The main plotline in the book involves a sleeping sickness that is spreading mysteriously across the city, first striking a bunch of subway laborers who had discovered and opened an abandoned subway station with a single train car in it, which nobody had known was there. If you guessed that this train car was haunted and the laborers let the ghost out by disturbing it, you are also familiar with the basics of how Gothics work, congrats! But that doesn't make it any less exciting, because all kinds of terrifying stuff has to happen for all the disparate characters to come together to figure out who the ghost is and how they are spreading the sleeping sickness and how to stop it, and meanwhile people are also disappearing and turning into ghastly toothy monsters in the subway (don't read this book if you're going to have to take a subway at night in the next year or two), and the authorities and a whole bunch of the populace are blaming the sleeping sickness on the Chinese immigrant community. Unsurprisingly, things get pretty racist, up to and including a Klan march, because the 1920s were terrible and oh god it's the 1920s all over again, isn't it.
So the fun mostly comic relief-y plotline going on through all of this is that Evie is now famous on the radio for doing object reading, and so she now lives in fancy hotels and throws parties until she gets kicked out and has to move into the next fancy hotel, and at some point during all this she ends up fake engaged to Sam for PR purposes, on condition that she help him learn more about the old government project that his mother used to be involved in--the one Evie's uncle Will, who runs the museum, was also part of. The bits with Sam and Evie and their ludicrous fake romance are freaking hilarious, involving creating loud diversions in post offices and all sorts of other nonsense. The stuff they find out about the government project is pretty dark, possibly even darker than the dream-eating ghosts in the subways, because it gets all mixed up with the eugenics movement.

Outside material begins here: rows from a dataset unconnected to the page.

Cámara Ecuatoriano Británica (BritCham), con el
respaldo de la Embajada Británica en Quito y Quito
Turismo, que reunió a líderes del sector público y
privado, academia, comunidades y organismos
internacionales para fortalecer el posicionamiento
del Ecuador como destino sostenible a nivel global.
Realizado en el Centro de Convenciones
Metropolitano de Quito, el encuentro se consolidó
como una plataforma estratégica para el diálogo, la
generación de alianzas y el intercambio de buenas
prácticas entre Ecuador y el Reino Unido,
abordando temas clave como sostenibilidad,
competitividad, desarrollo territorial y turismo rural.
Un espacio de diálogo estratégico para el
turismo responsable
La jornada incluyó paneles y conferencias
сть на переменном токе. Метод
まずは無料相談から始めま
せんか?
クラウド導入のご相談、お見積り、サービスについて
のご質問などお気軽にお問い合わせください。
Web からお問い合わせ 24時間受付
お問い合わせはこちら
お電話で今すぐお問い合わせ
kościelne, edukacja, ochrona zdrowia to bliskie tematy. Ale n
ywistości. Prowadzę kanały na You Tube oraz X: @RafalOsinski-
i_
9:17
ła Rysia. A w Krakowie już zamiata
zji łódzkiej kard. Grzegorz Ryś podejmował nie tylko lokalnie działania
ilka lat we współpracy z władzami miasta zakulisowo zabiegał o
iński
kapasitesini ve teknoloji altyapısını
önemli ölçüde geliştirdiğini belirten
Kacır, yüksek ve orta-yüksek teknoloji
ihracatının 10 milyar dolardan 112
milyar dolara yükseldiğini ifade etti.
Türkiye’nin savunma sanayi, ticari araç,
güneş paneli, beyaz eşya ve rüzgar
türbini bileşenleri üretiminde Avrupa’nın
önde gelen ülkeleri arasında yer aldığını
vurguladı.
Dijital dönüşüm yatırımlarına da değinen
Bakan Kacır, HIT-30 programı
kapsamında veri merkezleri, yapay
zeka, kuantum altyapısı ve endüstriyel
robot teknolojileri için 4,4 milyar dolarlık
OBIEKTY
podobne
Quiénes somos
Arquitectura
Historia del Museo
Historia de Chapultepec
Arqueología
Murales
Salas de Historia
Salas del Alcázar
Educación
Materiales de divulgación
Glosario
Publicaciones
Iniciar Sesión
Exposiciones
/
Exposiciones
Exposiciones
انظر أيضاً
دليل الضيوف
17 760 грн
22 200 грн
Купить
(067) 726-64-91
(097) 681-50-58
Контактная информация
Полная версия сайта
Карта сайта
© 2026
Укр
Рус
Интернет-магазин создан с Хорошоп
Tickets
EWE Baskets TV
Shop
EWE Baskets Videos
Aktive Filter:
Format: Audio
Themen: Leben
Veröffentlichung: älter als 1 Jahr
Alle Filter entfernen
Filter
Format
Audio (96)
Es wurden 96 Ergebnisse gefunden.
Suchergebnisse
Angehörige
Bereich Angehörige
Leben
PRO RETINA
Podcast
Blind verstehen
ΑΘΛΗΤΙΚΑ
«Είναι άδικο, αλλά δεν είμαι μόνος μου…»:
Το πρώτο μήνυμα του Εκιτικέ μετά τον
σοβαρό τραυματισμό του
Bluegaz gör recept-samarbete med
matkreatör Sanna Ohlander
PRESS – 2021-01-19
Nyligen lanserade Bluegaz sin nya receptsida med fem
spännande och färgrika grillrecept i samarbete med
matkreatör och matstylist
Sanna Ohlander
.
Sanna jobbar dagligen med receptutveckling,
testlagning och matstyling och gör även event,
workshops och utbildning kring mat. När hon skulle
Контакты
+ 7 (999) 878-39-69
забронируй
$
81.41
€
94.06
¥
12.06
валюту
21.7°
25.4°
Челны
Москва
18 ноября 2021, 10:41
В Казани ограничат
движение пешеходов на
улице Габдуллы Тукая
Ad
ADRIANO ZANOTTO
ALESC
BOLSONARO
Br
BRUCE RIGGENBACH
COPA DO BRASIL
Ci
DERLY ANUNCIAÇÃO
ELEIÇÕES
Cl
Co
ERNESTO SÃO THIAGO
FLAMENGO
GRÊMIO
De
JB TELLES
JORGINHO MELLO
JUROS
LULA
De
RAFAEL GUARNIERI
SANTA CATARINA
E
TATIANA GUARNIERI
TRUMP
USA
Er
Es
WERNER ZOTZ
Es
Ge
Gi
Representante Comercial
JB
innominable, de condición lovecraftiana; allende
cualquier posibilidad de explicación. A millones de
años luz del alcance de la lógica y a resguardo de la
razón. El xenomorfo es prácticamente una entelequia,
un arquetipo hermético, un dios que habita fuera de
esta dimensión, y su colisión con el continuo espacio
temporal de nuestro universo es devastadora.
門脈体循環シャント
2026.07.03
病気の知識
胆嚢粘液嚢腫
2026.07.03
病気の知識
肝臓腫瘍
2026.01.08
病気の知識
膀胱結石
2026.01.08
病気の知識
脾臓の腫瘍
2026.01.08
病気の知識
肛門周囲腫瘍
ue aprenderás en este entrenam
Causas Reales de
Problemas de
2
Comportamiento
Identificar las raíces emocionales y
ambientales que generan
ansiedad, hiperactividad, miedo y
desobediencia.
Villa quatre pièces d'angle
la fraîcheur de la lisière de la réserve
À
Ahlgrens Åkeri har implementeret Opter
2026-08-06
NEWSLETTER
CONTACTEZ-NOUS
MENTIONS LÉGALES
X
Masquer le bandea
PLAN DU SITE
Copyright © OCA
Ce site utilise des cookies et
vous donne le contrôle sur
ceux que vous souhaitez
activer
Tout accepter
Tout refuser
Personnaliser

One of the things I like best about the book is the amount of American history that Libba Bray works into it--and she doesn't try to make it flattering. Between the two books, the series so far discusses eugenics, the Klan, the Sacco and Venzetti trial, spiritualism, the Second Great Awakening, polio, Chinese exclusion, sex trafficking, segregation, domestic abuse, and the Civil War. There's also a stealth mention of radium tonic, my new favorite terrifying historical detail, and a brief but highly plot-relevant cameo by Dr. Carl Jung. And there's Jake Marlowe, Charming Scientist Businessman Inventor Dude, a vehicle by which Libba Bray provides Pointed Commentary on the links between American exceptionalism, capitalism, the modernist approach to science, and the aforementioned eugenics movement.
One minor disappointment I had was that I wanted to see more of Mabel's new anarchist buddy that she met at the end of the first book, but he is gone for most of this one, but then he shows up right at the end, and at the end there's also a mention of Sacco and Venzetti's impending execution that has me hopeful that the third book will involve many more anarchists. Also solve the mystery of whatever creepy swelling of magic is being brought forth by the man in the stovepipe hat, who I haven't mentioned yet in this review but he keeps popping up in the background, in paintings and in people's memories and dreams and things. Another mysterious motif that keeps popping up throughout the book is a logo of an eye with a lighting bolt under it. And a third ongoing motif is a bunch of dudes named after Founding Fathers who are apparently just driving around the country murdering young Diviners or people suspected of being Diviners. Look, it's really hard to fit all the cool stuff into a review because it's a really long book and it is just jam-packed with STUFF. Like, it could probably have been cut down at least 100 pages if you wanted to ruin Bray's descriptive style, but then it wouldn't be very Gothic, and it'd still be 500 pages long, and that's a lot of subplots and historical tidbits.
Anyway, it is almost October, and this is a good October book, so if you liked the first one I recommend the sequel highly, and if you haven't read the first one, that is a good October book too!